Chicago Boy Jonathan Gewirtz quotes Robert L. Bartley in Monday’s Wall Street Journal:
When the government fails in its most basic functions — say, protecting our citizens from foreign enemies — no one at the FBI or CIA loses his job, we all gather around to salute the flag and Washington gives us yet another bureaucracy. But if business stumbles — say a minor recession and the collapse of stock values many had thought inflated — businessmen are hauled into court and the air is full of proposals for “reform.”

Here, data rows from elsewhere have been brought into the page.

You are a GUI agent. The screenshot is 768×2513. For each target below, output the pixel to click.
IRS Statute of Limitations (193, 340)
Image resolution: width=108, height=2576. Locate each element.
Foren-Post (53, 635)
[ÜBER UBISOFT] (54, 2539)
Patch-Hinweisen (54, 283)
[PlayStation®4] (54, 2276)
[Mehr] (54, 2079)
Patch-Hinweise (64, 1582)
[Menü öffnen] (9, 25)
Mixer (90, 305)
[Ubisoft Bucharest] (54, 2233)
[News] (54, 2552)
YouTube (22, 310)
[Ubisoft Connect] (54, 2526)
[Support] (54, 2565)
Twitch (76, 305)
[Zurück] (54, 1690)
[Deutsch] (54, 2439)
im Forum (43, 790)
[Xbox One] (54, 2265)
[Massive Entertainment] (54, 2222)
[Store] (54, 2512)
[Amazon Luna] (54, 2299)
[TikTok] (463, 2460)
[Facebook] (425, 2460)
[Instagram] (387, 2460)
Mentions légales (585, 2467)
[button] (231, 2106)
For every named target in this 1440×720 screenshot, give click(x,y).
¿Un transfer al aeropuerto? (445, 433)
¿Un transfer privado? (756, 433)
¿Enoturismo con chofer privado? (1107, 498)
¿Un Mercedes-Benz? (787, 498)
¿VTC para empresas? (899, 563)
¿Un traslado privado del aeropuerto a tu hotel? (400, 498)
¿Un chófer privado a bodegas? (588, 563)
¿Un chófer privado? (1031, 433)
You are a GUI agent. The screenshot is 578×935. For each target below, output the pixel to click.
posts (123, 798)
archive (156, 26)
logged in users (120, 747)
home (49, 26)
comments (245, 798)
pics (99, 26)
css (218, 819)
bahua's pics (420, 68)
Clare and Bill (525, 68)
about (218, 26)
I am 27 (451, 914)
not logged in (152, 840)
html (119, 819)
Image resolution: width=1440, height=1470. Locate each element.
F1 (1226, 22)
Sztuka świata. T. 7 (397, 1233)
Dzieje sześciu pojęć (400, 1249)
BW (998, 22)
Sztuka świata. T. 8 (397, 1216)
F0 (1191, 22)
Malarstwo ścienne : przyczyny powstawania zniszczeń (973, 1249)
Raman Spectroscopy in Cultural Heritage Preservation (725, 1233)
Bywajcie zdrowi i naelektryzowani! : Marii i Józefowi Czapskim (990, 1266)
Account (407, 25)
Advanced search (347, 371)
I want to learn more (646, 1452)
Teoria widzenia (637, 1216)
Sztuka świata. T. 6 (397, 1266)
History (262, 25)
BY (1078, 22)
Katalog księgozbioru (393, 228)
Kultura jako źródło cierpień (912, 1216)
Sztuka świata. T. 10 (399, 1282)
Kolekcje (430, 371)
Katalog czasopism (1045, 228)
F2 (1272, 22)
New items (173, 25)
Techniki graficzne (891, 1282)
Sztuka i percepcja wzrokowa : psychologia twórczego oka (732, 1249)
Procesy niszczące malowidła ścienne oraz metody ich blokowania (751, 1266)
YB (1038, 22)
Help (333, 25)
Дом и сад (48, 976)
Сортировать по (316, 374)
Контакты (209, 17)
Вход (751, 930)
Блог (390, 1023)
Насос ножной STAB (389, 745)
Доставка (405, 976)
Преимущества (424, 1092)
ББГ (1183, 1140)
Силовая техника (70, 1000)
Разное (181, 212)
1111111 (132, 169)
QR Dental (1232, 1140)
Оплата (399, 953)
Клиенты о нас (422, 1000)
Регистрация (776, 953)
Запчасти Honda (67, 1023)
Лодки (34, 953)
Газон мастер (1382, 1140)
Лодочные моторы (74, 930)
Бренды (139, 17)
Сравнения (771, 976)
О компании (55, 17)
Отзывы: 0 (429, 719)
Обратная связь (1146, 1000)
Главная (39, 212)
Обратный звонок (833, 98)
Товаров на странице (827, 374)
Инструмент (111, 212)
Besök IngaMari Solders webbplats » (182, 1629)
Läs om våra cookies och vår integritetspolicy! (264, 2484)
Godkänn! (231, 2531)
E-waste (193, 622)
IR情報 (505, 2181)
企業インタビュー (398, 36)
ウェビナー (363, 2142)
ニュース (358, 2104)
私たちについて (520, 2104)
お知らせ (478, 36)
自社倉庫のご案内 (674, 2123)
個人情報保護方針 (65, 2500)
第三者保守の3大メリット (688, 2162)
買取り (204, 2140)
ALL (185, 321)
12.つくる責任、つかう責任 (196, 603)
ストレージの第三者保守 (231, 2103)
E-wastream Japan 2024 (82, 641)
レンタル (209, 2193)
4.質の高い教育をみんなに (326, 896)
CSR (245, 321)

I agree that there should be consequences when government fails, and indeed one of the many reasons to be skeptical of the Department of Political Cover Security is the fact that no one has been made to fall on his or her sword for the myriad of screwups that have been uncovered so far. However, it’s a bit disingenuous to suggest that businessmen suffer where bureaucrats don’t. You can oversee large losses and a dive in your stock price, get investigated for illegal market manipulation which causes your stock to fall farther, leave employees with the specter of layoffs and yet still stand to walk away with 33 million dollars. Dynegy and its employees and shareholders may take it in the shorts, but Chuck Watson, who also still owns 15 percent of the Houston Texans, will retire in style. I say that’s more the norm than the exception, and I challenge the WSJ to prove otherwise.